The article under discussion was an initial exploration of data from our longitudinal study of MS, and the statistical techniques were selected because of their usefulness in examining relatively smaller sample sizes. We have subsequently published a more thorough examination of biological and psychosocial factors that influence MS disease activity in a cohort of 50 women with MS (3). In that analysis (which included all subjects from this study), we used a repeated-measures logistic regression analysis to examine whether the occurrence of life events increased the likelihood of subsequent exacerbations, and found that MS exacerbations were significantly more likely to occur during the 6-week period after life events (parameter estimate = 0.29, z = 3.21, x2 = 10.3, p < .005). Furthermore, hierarchical regression analysis of variables explaining the amount of time subjects were ill with MS symptoms revealed that life event density was an independent predictor of the amount of time patients were ill, even after accounting for disability level, immunomodulatory therapy, and reactivity to an acute experimental stressor.
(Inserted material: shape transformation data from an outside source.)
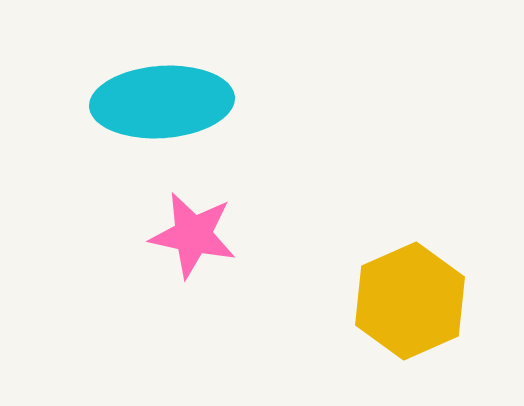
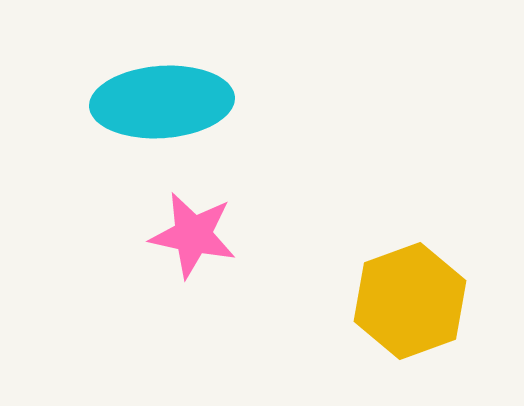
yellow hexagon: rotated 4 degrees clockwise
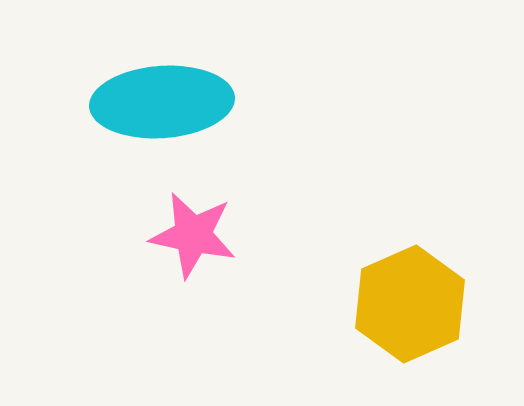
yellow hexagon: moved 3 px down; rotated 4 degrees counterclockwise
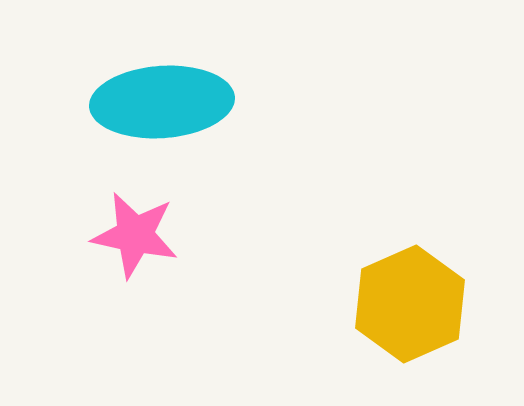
pink star: moved 58 px left
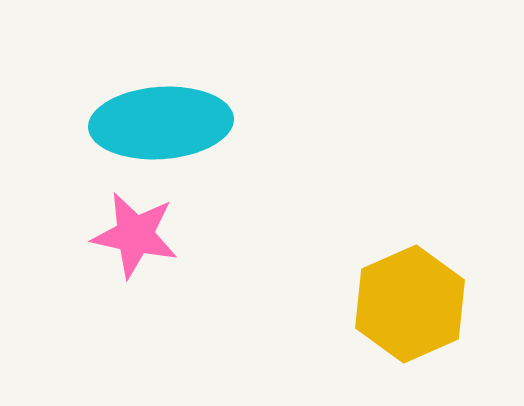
cyan ellipse: moved 1 px left, 21 px down
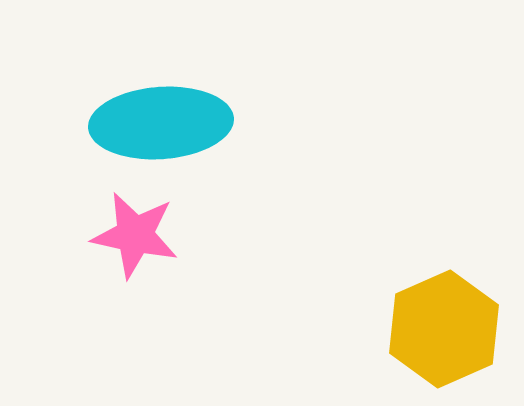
yellow hexagon: moved 34 px right, 25 px down
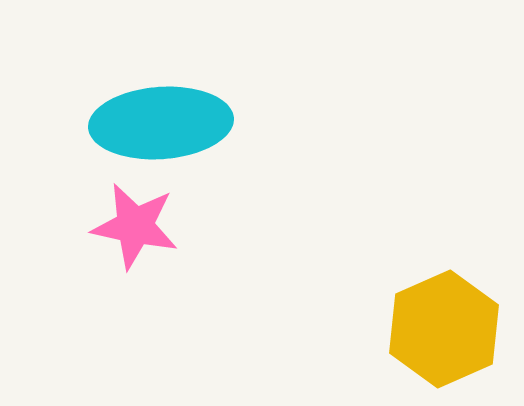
pink star: moved 9 px up
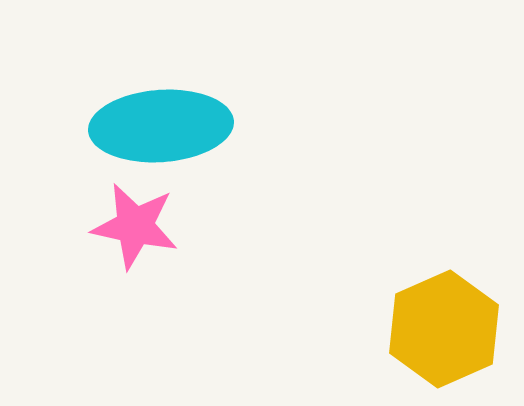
cyan ellipse: moved 3 px down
In conclusion, we share Dr. Goodins concern regarding potential bias in the design and analysis of studies of stress and MS. However, the problems he identifies in his letter appear to stem largely from misinterpretations of the data. In our opinion, the largest source of bias in both clinicians and researchers is the tendency of all-or-none thinking regarding the relationship between stress and MS disease activity. It is our hope that we can move past arguments over whether stress influences autoimmune diseases such as MS and begin to identify individual risk factors, mediators, and moderators of this relationship.